Motorists may have to pay to drive into city - your views online
Congestion charging for cars coming into Edinburgh could be on the cards if commuters shun improved bus links, transport convener Scott Arthur has warned.
Peter Wilson: The council seems to think we have all forgotten that we voted emphatically some years ago against its proposal then to introduce congestion charging. With no evidence whatsoever to suggest the public would vote any differently this time round they’re trying to bring it in by subterfuge instead.
Lorna Gatens: What public transport is that? Continuously late or non-existent buses, bus replacements for trains on strike or under-manned, long delays with roadworks and route changes that miss out whole communities.

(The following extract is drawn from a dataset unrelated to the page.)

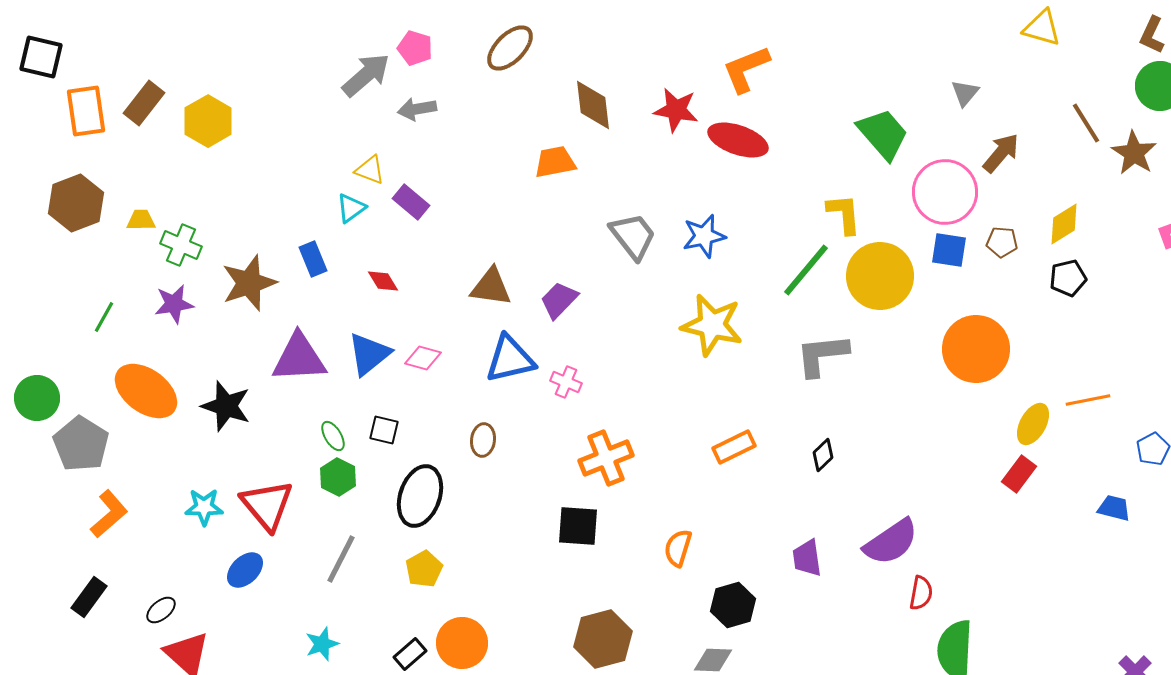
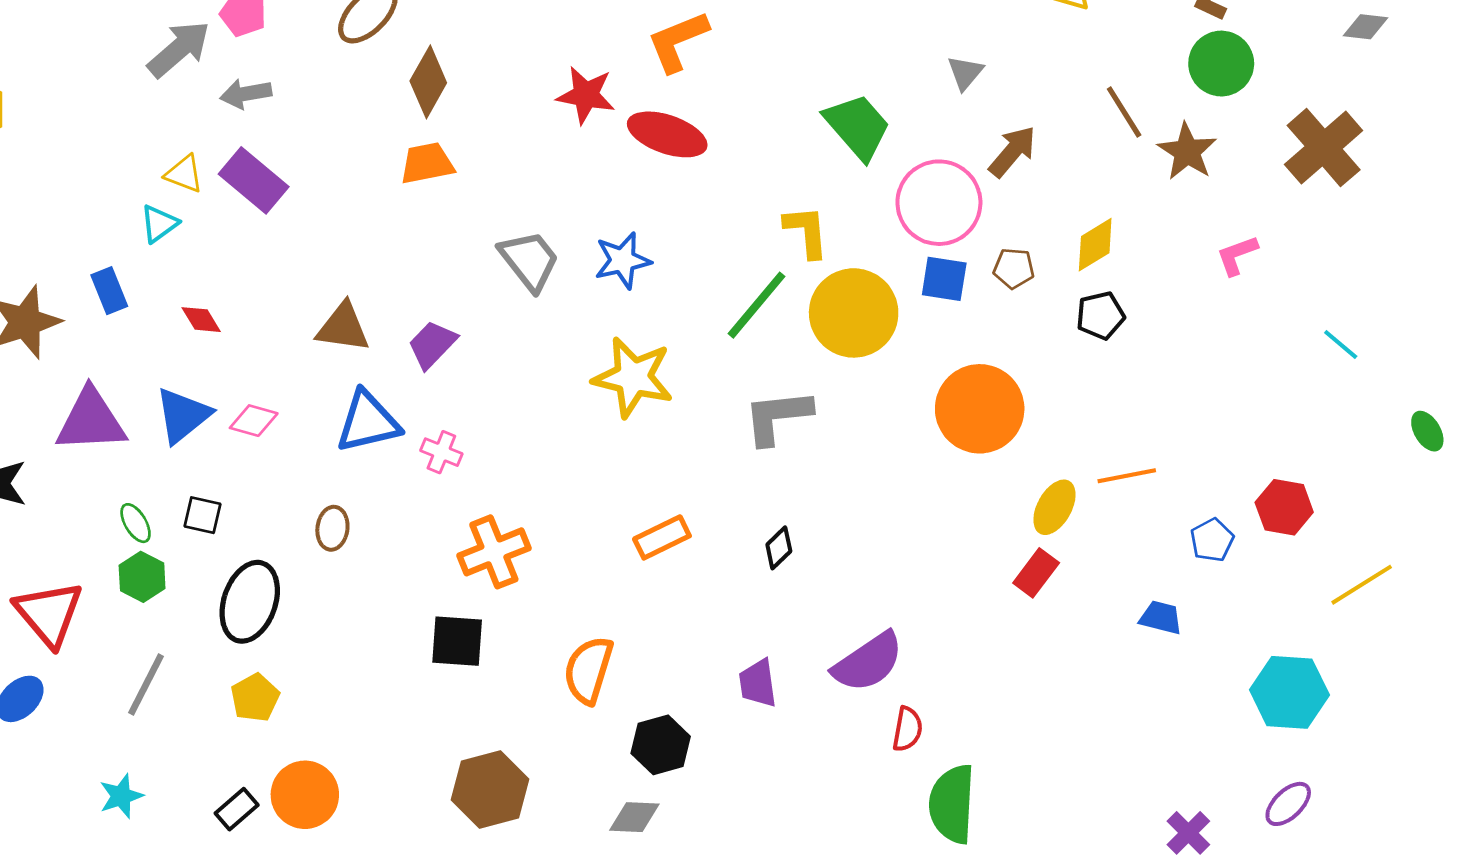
brown diamond: (593, 105) -> (428, 82), moved, turned 36
purple rectangle: (411, 202) -> (254, 180), moved, size x1.4
orange semicircle: (678, 548) -> (588, 670), size x1.4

Thomas Macdonald: They’re late because the buses are caught up in the traffic from cars carrying one person driving less than a couple miles.
Louise Wilson: This is the same sort of thinking as the proposed and very expensive pedestrianisation of George Street. I went with a family member to buy a suit recently. We parked right outside the store. If we hadn’t been able to do that we would have gone elsewhere, and the store would have lost a fairly good sale. Businesses should be very worried because that is what will happen if the street is pedestrianised. The council should be doing their utmost to accommodate drivers, not demonise them, and that would be to everyone's benefit.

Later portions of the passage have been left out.